1. ## How to express / simplify f(x) = x + (x-1) + (x-2) ... (x - x)

I've forgotten my math...

Is there an easier way to express the function in my title? Here's the context:

In Simcity you can buy a coal plant for $10000. Every year you own it it costs$1 per month * number of years owned * 12 months to maintain. If I've owned the plant for 20 years, it costed me $240 that year,$228 the previous year, $216 the year before that, etc. If I buy a new plant, the maintenance costs go back down to$12 for the year again. So what's the most affordable way to keep using coal plants?

I was thinking, let x = number of years between buying a new plant, and then I could come up with a function that tells me what the cost would be for every x years. It would be something like 10,000 + 12x + 12(x-1) + 12(x-2) and so on, but that's not so easy to evaluate for larger numbers.

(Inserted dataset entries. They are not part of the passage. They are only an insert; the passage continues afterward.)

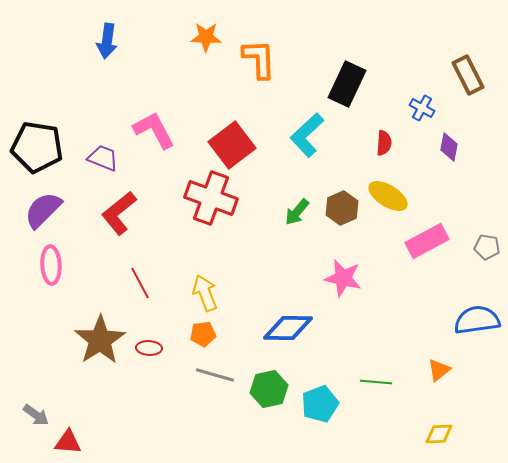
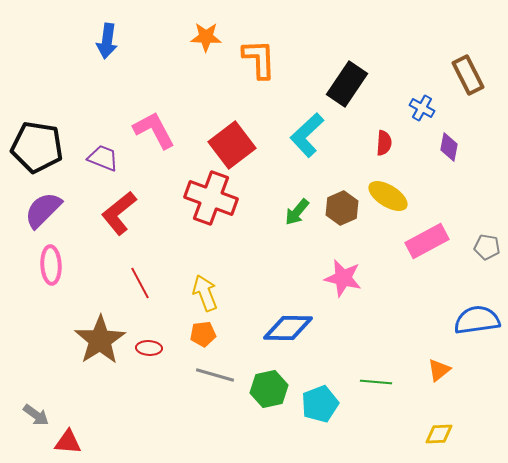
black rectangle: rotated 9 degrees clockwise
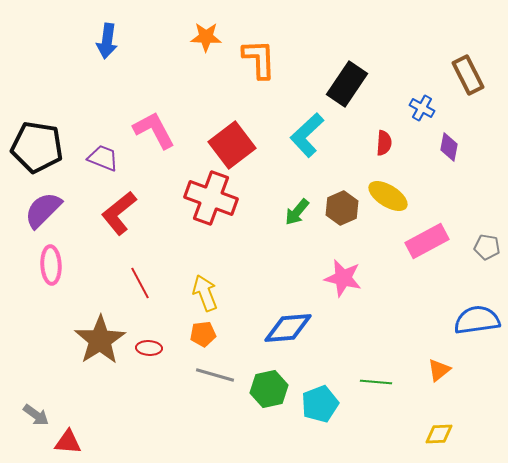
blue diamond: rotated 6 degrees counterclockwise
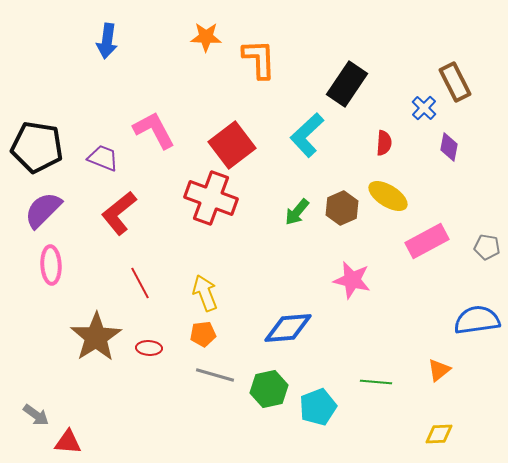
brown rectangle: moved 13 px left, 7 px down
blue cross: moved 2 px right; rotated 15 degrees clockwise
pink star: moved 9 px right, 2 px down
brown star: moved 4 px left, 3 px up
cyan pentagon: moved 2 px left, 3 px down
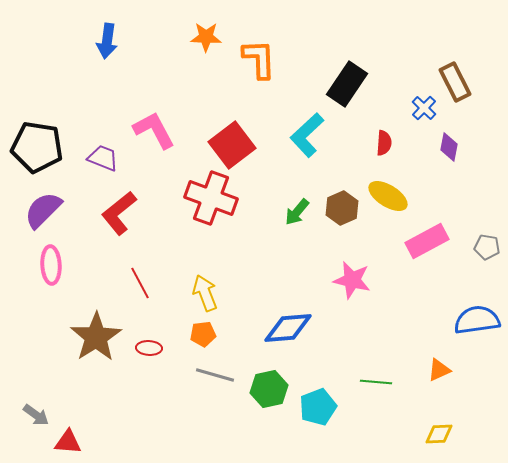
orange triangle: rotated 15 degrees clockwise
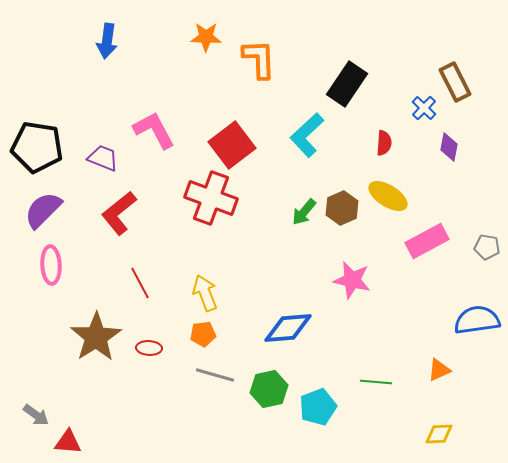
green arrow: moved 7 px right
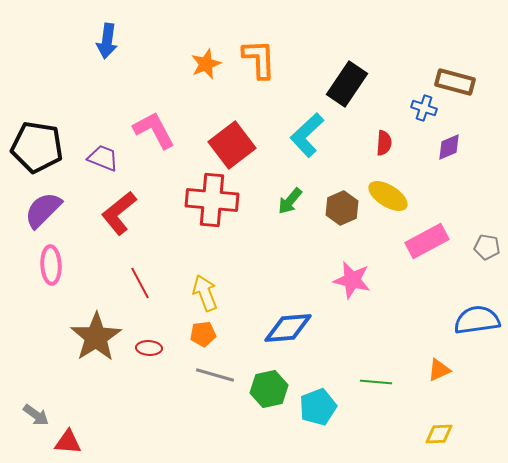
orange star: moved 27 px down; rotated 24 degrees counterclockwise
brown rectangle: rotated 48 degrees counterclockwise
blue cross: rotated 25 degrees counterclockwise
purple diamond: rotated 56 degrees clockwise
red cross: moved 1 px right, 2 px down; rotated 15 degrees counterclockwise
green arrow: moved 14 px left, 11 px up
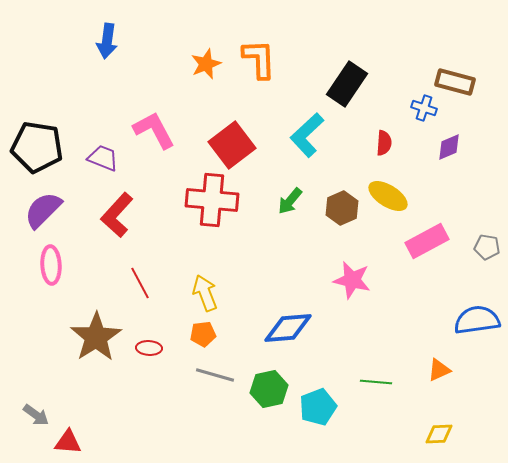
red L-shape: moved 2 px left, 2 px down; rotated 9 degrees counterclockwise
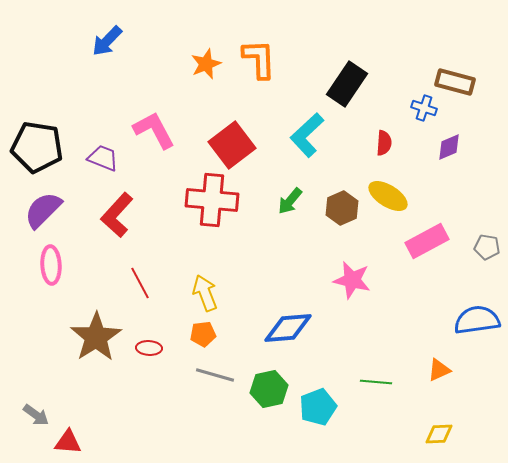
blue arrow: rotated 36 degrees clockwise
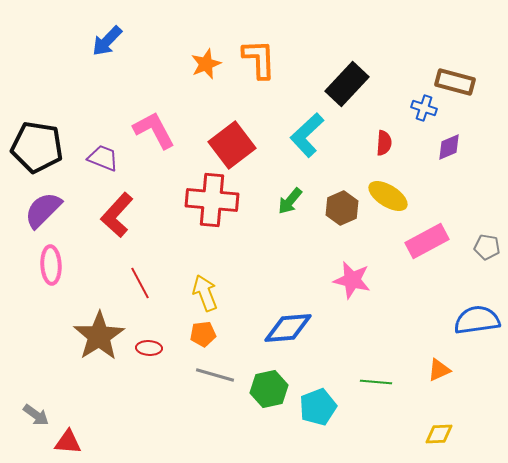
black rectangle: rotated 9 degrees clockwise
brown star: moved 3 px right, 1 px up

So is there a way to simplify that expression? (Or should I just go wind power)?

2. You can use sigma notation to simplify the title function.

3. I guess what I meant was that it would be tedious to evaluate by hand (or brain) for large numbers. I was hoping that was some easier way to express it using only a few terms.

If there isn't, I'll accept that.

4. Originally Posted by supaju
I've forgotten my math...

Is there an easier way to express the function in my title? Here's the context:

In Simcity you can buy a coal plant for $10000. Every year you own it it costs$1 per month * number of years owned * 12 months to maintain. If I've owned the plant for 20 years, it costed me $240 that year,$228 the previous year, $216 the year before that, etc. If I buy a new plant, the maintenance costs go back down to$12 for the year again. So what's the most affordable way to keep using coal plants?

I was thinking, let x = number of years between buying a new plant, and then I could come up with a function that tells me what the cost would be for every x years. It would be something like 10,000 + 12x + 12(x-1) + 12(x-2) and so on, but that's not so easy to evaluate for larger numbers.

So is there a way to simplify that expression? (Or should I just go wind power)?

1. As far as I understand your question you are going to calculate a sum with n+1 summands where n summands are terms in brackets. Right?

2. If so I'm going to modify your notation a little bit:

$s(x) = x+(x-1)+(x-2)+(x-3)+(x-5)+(x-6)+...+(x-n)$

$s(x)=\underbrace{x+x+x+x+...+x}_{\text{(n+1) summands}} - (\underbrace{1+2+3+4+5+6+...+n}_{\text{(n) summands}})$

3. The sum of the first n natural numbers is calculated by:

$1+2+3+...+n=\sum_{i=1}^n(i)=\dfrac n2(n+1)$

$s(x)=(n+1) x - \dfrac n2(n+1)$

5. ## Yes!

Yes, that's the one! Sum of natural numbers...

Thank you earboth!